Friedrich SchillerFriedrich Schiller

Friedrich Schiller an Wolfgang von Goethe

Jena 5. Januar [Freitag] 98. 

Meine Hauswirthe können den freundlichen Empfang den Sie bei Ihnen erfahren, und die schönen Sachen, die ihnen gezeigt worden sind, nicht genug rühmen. Wirklich wundre ich mich über den Antheil, womit der Alte über diese Kunstwerke spricht und der Künstler hat Ursache, sich seiner Wirkung auf eine solche Natur zu freuen. 

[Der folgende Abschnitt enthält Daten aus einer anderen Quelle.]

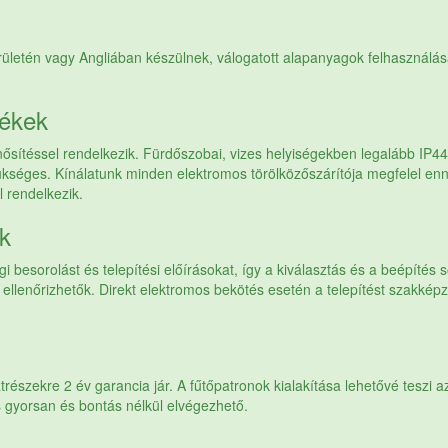
rületén vagy Angliában készülnek, válogatott alapanyagok felhasználás
mékek
ősítéssel rendelkezik. Fürdőszobai, vizes helyiségekben legalább IP44
ükséges. Kínálatunk minden elektromos törölközőszárítója megfelel en
 rendelkezik.
ek
 besorolást és telepítési előírásokat, így a kiválasztás és a beépítés 
lenőrizhetők. Direkt elektromos bekötés esetén a telepítést szakképz
trészekre 2 év garancia jár. A fűtőpatronok kialakítása lehetővé teszi a
s gyorsan és bontás nélkül elvégezhető.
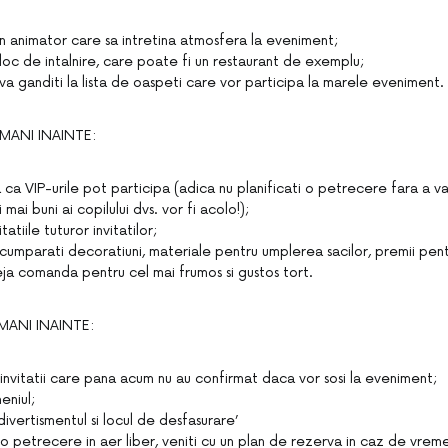
n animator care sa intretina atmosfera la eveniment;
n loc de intalnire, care poate fi un restaurant de exemplu;
 va ganditi la lista de oaspeti care vor participa la marele eveniment.
MANI INAINTE:
 ca VIP-urile pot participa (adica nu planificati o petrecere fara a v
 mai buni ai copilului dvs. vor fi acolo!);
itatiile tuturor invitatilor;
 cumparati decoratiuni, materiale pentru umplerea sacilor, premii pentr
eja comanda pentru cel mai frumos si gustos tort.
ANI INAINTE:
invitatii care pana acum nu au confirmat daca vor sosi la eveniment;
eniul;
ivertismentul si locul de desfasurare’
 o petrecere in aer liber, veniti cu un plan de rezerva in caz de vrem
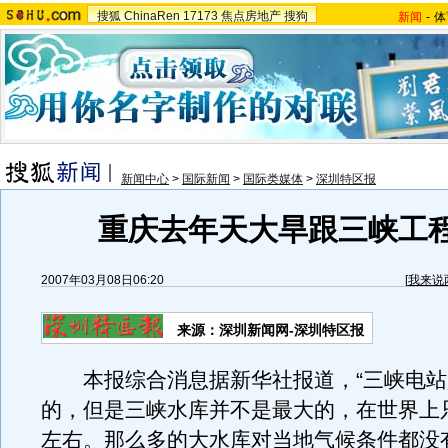
搜狐
ChinaRen
17173
焦点房地产
搜狗
新闻
-
体
新闻中心
>
国际新闻
>
国际类媒体
>
深圳特区报
重庆去年天大旱跟三峡工
2007年03月08日06:20
[
我来说
来源：深圳新闻网-深圳特区报
本报综合消息据新华社报道，“三峡电站
的，但是三峡水库并不是最大的，在世界上只
左右。那么多的大水库对当地气候条件都没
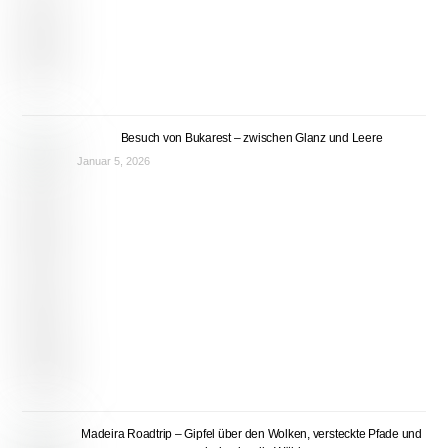
Besuch von Bukarest – zwischen Glanz und Leere
Januar 5, 2026
Madeira Roadtrip – Gipfel über den Wolken, versteckte Pfade und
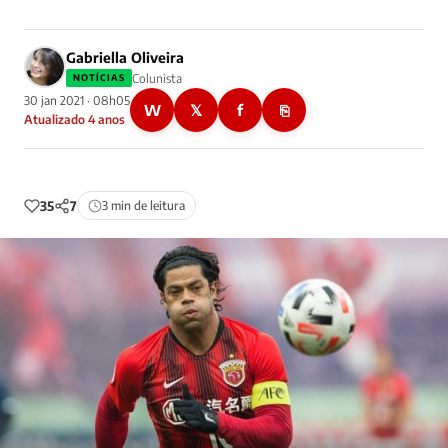
Gabriella Oliveira
Colunista
NOTÍCIAS
30 jan 2021 · 08h05
W
𝕏
f
⎘
Atualizado 4 anos
35
7
3 min de leitura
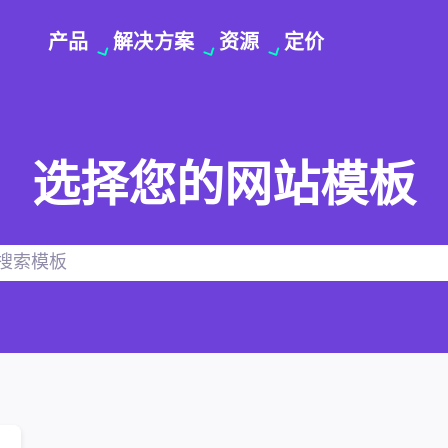
产品
解决方案
资源
定价
选择您的网站模板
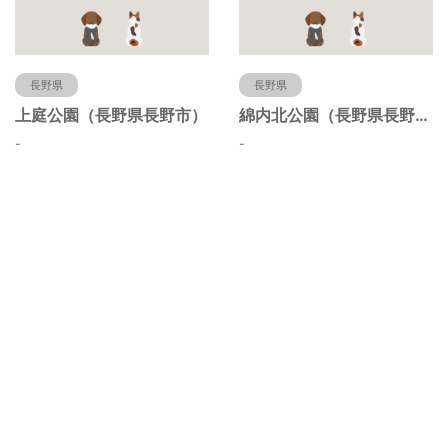
長野県
長野県
上庭公園（長野県長野市）
綿内北公園（長野県長野市）
-
-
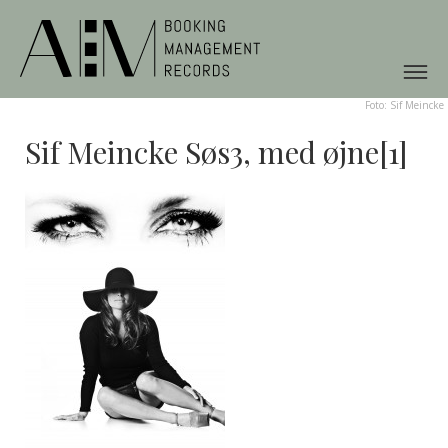
Foto: Sif Meincke
Sif Meincke Søs3, med øjne[1]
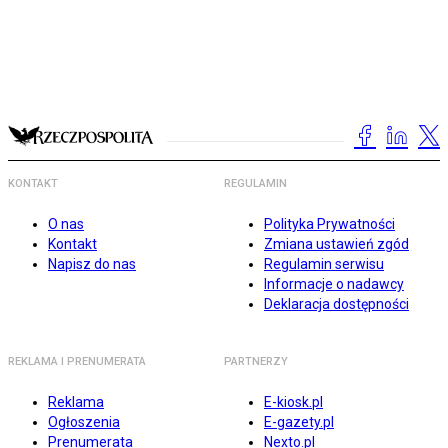
KONTAKT
REGULAMIN
O nas
Polityka Prywatności
Kontakt
Zmiana ustawień zgód
Napisz do nas
Regulamin serwisu
Informacje o nadawcy
Deklaracja dostępności
REKLAMA I PRENUMERATA
PARTNERZY
Reklama
E-kiosk.pl
Ogłoszenia
E-gazety.pl
Prenumerata
Nexto.pl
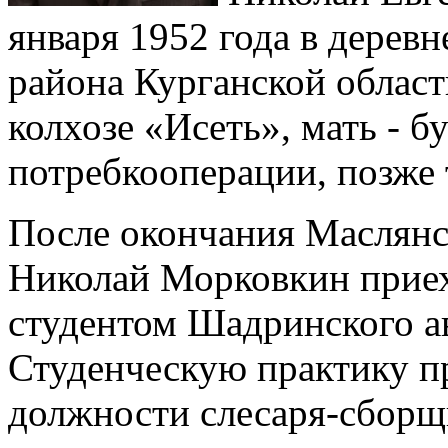
января 1952 года в дерев
района Курганской област
колхозе «Исеть», мать - б
потребкооперации, позже 
После окончания Маслянс
Николай Морковкин приех
студентом Шадринского а
Студенческую практику 
должности слесаря-сборщ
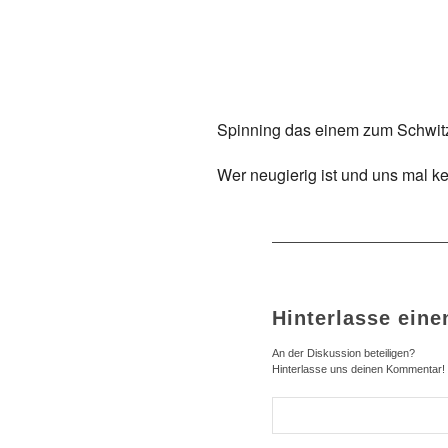
ICS herunterladen
Google Kalender
iCalendar
Office
Spinning das einem zum Schwitze
Wer neugierig ist und uns mal k
Hinterlasse ein
An der Diskussion beteiligen?
Hinterlasse uns deinen Kommentar!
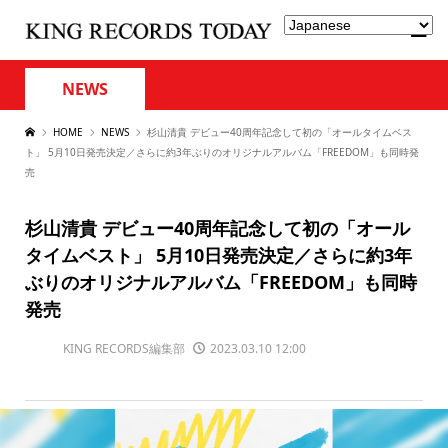
NEWS
HOME
NEWS
杉山清貴 デビュー40周年記念して初の「オールタイムベス
ト」 5月10日発売決定／さらに約3年ぶりのオリジナルアルバム「FREEDOM」も同時発
売
杉山清貴 デビュー40周年記念して初の「オール
タイムベスト」 5月10日発売決定／さらに約3年
ぶりのオリジナルアルバム「FREEDOM」も同時
発売
KING RECORDS編集部
2023.03.10 12:00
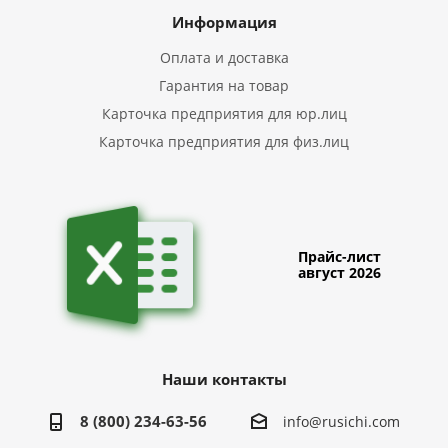
Информация
Оплата и доставка
Гарантия на товар
Карточка предприятия для юр.лиц
Карточка предприятия для физ.лиц
Прайс-лист
август 2026
Наши контакты
8 (800) 234-63-56
info@rusichi.com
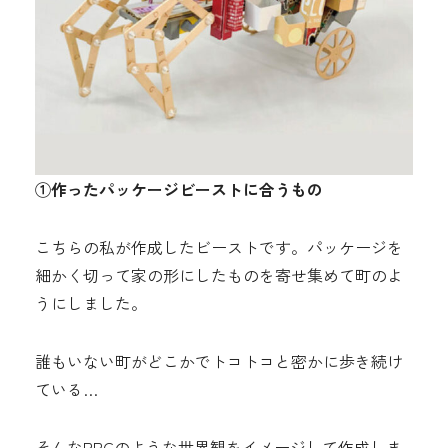
①作ったパッケージビーストに合うもの
こちらの私が作成したビーストです。パッケージを
細かく切って家の形にしたものを寄せ集めて町のよ
うにしました。
誰もいない町がどこかでトコトコと密かに歩き続け
ている…
そんなRPGのような世界観をイメージして作成しま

Es thut mir sehr leid, daß Ihre Anherokunft so viele Verzögerungen findet, da ich nach einem frühern Brief von Ihnen schon vom Christtag an darauf rechnen konnte. Unterdessen habe ich einige Schritte weiter in meiner Arbeit gewonnen und bin im Stand, Ihnen viermal mehr als der Prolog beträgt, vorzulegen, obgleich noch nichts von dem III Akte dabey ist. 

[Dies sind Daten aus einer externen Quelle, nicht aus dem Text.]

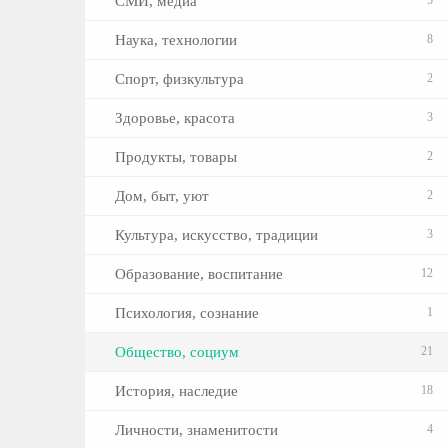
СМИ, медиа
Наука, технологии
8
Спорт, физкультура
2
Здоровье, красота
3
Продукты, товары
2
Дом, быт, уют
2
Культура, искусство, традиции
3
Образование, воспитание
12
Психология, сознание
1
Общество, социум
21
История, наследие
18
Личности, знаменитости
4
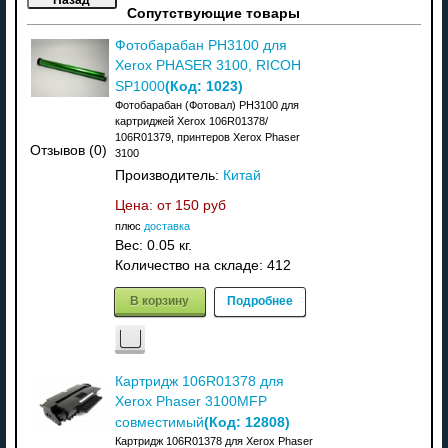
Сопутствующие товары
Фотобарабан PH3100 для
Xerox PHASER 3100, RICOH
(Код:
1023
)
SP1000
Фотобарабан (Фотовал) PH3100 для
картриджей Xerox 106R01378/
106R01379, принтеров Xerox Phaser
Отзывов (0)
3100
Производитель:
Китай
Цена: от
150 руб
плюс
доставка
Вес:
0.05 кг.
Количество на складе:
412
В корзину
Подробнее
Картридж 106R01378 для
Xerox Phaser 3100MFP
(Код:
12808
)
совместимый
Картридж 106R01378 для Xerox Phaser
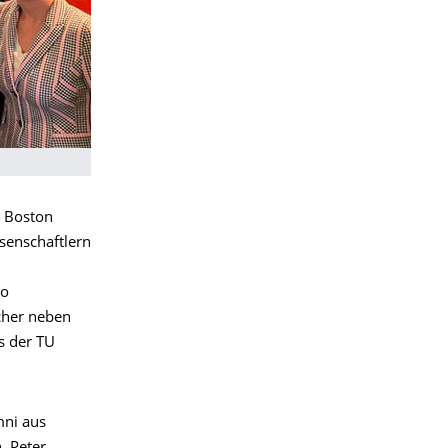
 Boston
senschaftlern
to
cher neben
s der TU
mni aus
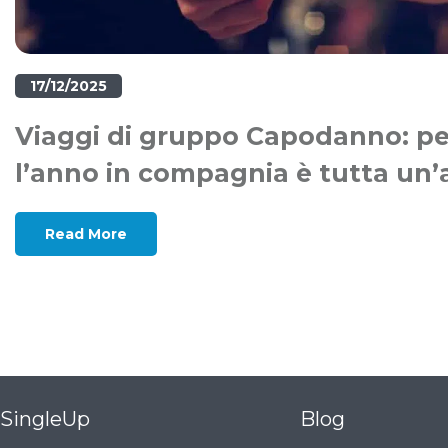
17/12/2025
Viaggi di gruppo Capodanno: per
l’anno in compagnia è tutta un’a
Read More
SingleUp
Blog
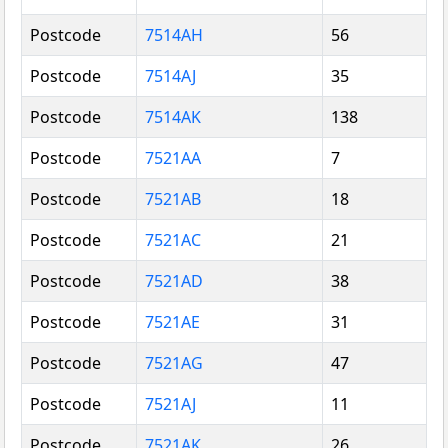
Postcode
7514AH
56
Postcode
7514AJ
35
Postcode
7514AK
138
Postcode
7521AA
7
Postcode
7521AB
18
Postcode
7521AC
21
Postcode
7521AD
38
Postcode
7521AE
31
Postcode
7521AG
47
Postcode
7521AJ
11
Postcode
7521AK
26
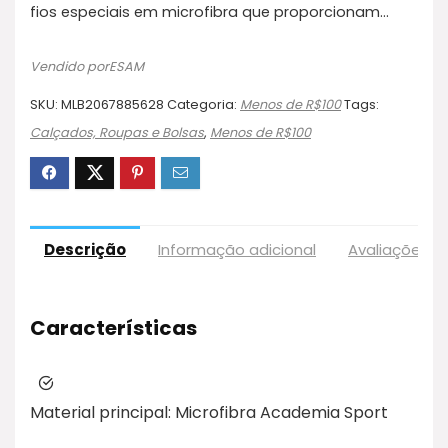
fios especiais em microfibra que proporcionam…
Vendido porESAM
SKU:
MLB2067885628
Categoria:
Menos de R$100
Tags:
Calçados, Roupas e Bolsas
,
Menos de R$100
Descrição
Informação adicional
Avaliações (
Características
Material principal:
Microfibra Academia Sport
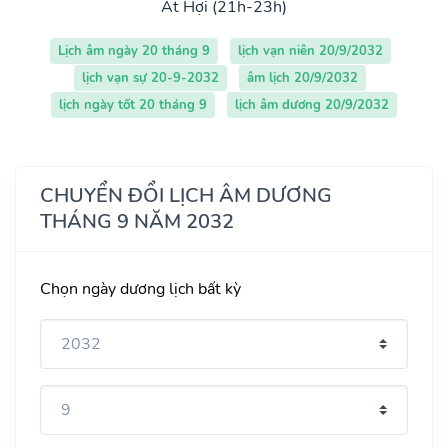
Ất Hợi (21h-23h)
Lịch âm ngày 20 tháng 9
lịch vạn niên 20/9/2032
lịch vạn sự 20-9-2032
âm lịch 20/9/2032
lịch ngày tốt 20 tháng 9
lịch âm dương 20/9/2032
CHUYỂN ĐỔI LỊCH ÂM DƯƠNG
THÁNG 9 NĂM 2032
Chọn ngày dương lịch bất kỳ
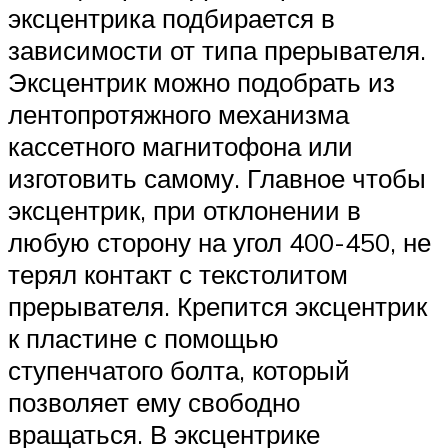
эксцентрика подбирается в
зависимости от типа прерывателя.
Эксцентрик можно подобрать из
лентопротяжного механизма
кассетного магнитофона или
изготовить самому. Главное чтобы
эксцентрик, при отклонении в
любую сторону на угол 400-450, не
терял контакт с текстолитом
прерывателя. Крепится эксцентрик
к пластине с помощью
ступенчатого болта, который
позволяет ему свободно
вращаться. В эксцентрике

Jetzt da ich meine Arbeit von einer fremden Hand reinlich geschrieben vor mir habe und sie mir fremder ist, macht sie mir wirklich Freude. Ich finde augenscheinlich, daß ich über mich selbst hinausgegangen bin, welches die Frucht unsers Umgangs ist; denn nur der vielmalige continuirliche Verkehr mit einer, so objektiv mir entgegenstehenden Natur, mein lebhaftes Hinstreben darnach und die vereinigte Bemühung, sie anzuschauen und zu denken, konnte mich fähig machen, meine subjectiven Grenzen so weit aus einander zu rücken. Ich finde, daß mich die Klarheit und die Besonnenheit, welche die Frucht einer spätern Epoche ist, nichts von der Wärme einer frühern gekostet hat. Doch es schickte sich besser, daß ich das aus Ihrem Munde hörte, als daß Sie es von mir erfahren. 

Ich werde es mir gesagt seyn lassen, keine andre als historische Stoffe zu wählen, frey erfundene würden meine Klippe seyn. Es ist eine ganz andere Operation, das realistische zu idealisieren, als das ideale zu realisieren, und letzteres ist der eigentlich Fall bei freien Fictionen. Es steht in meinem Vermögen, eine gegebene bestimmte und beschränkte Materie zu beleben, zu erwärmen und gleichsam aufquellen zu machen, während daß die objective Bestimmtheit eines solchen Stoffs meine Phantasie zügelt und meiner Willkühr widersteht. 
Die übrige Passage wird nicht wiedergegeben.